- Coat of arms
- Location of Gesvres
- Gesvres Gesvres
- Coordinates: 48°22′11″N 0°08′43″W﻿ / ﻿48.3697°N 0.1453°W
- Country: France
- Region: Pays de la Loire
- Department: Mayenne
- Arrondissement: Mayenne
- Canton: Villaines-la-Juhel

Government
- • Mayor (2020–2026): Denis Duvallet
- Area^{1}: 21.78 km^{2} (8.41 sq mi)
- Population (2023): 539
- • Density: 24.7/km^{2} (64.1/sq mi)
- Time zone: UTC+01:00 (CET)
- • Summer (DST): UTC+02:00 (CEST)
- INSEE/Postal code: 53106 /53370
- Elevation: 145–301 m (476–988 ft) (avg. 196 m or 643 ft)

= Gesvres =

Gesvres (/fr/) is a commune in the Mayenne department located in the Pays de la Loire region in north-western France.

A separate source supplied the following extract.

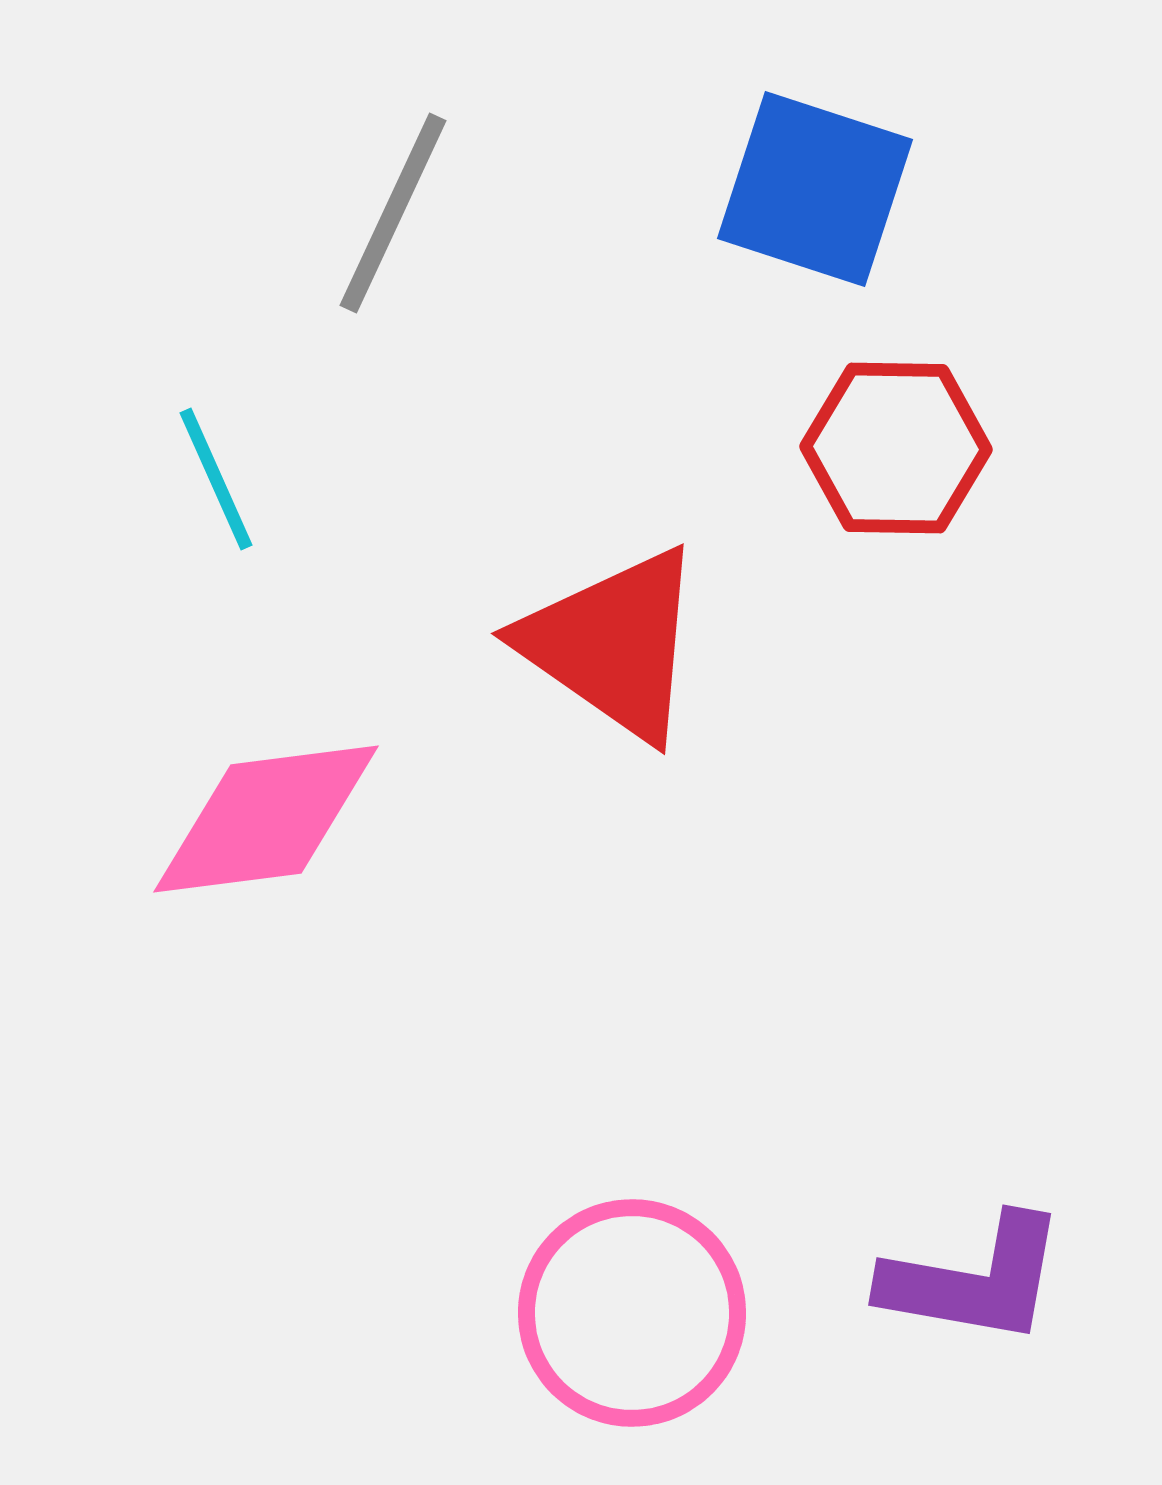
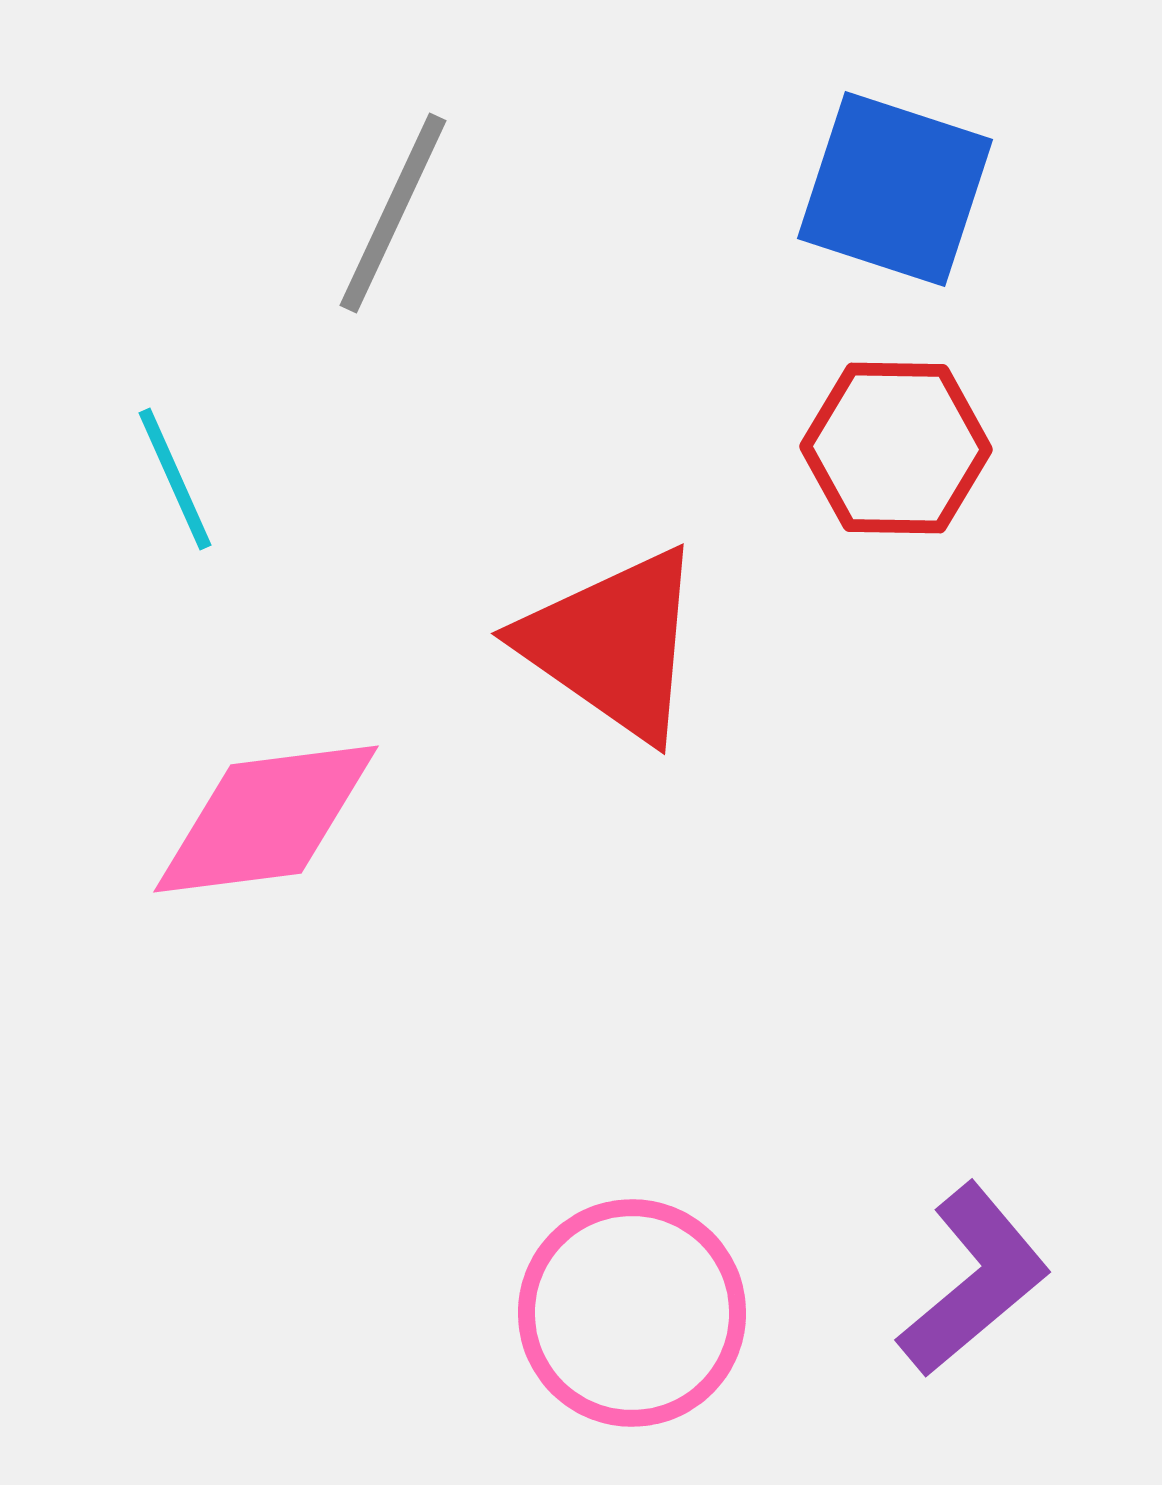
blue square: moved 80 px right
cyan line: moved 41 px left
purple L-shape: rotated 50 degrees counterclockwise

According to dat.gouv.fr website, the INSEE code for Gesvres is 53106, the postal code is 53370. The population of Gesvres was 509 in 2019.

==Geography==

The commune is made up of the following collection of villages and hamlets, La Sauvagère du Bas, Hautecourt, Les Champs Elysées, Les Anellières, Gesvres and Le Plessis.

The commune is in the Normandie-Maine Regional Natural Park.

The Commune along with another 4 communes shares part of a 1,190 hectare, Natura 2000 conservation area, called the Alpes Mancelles.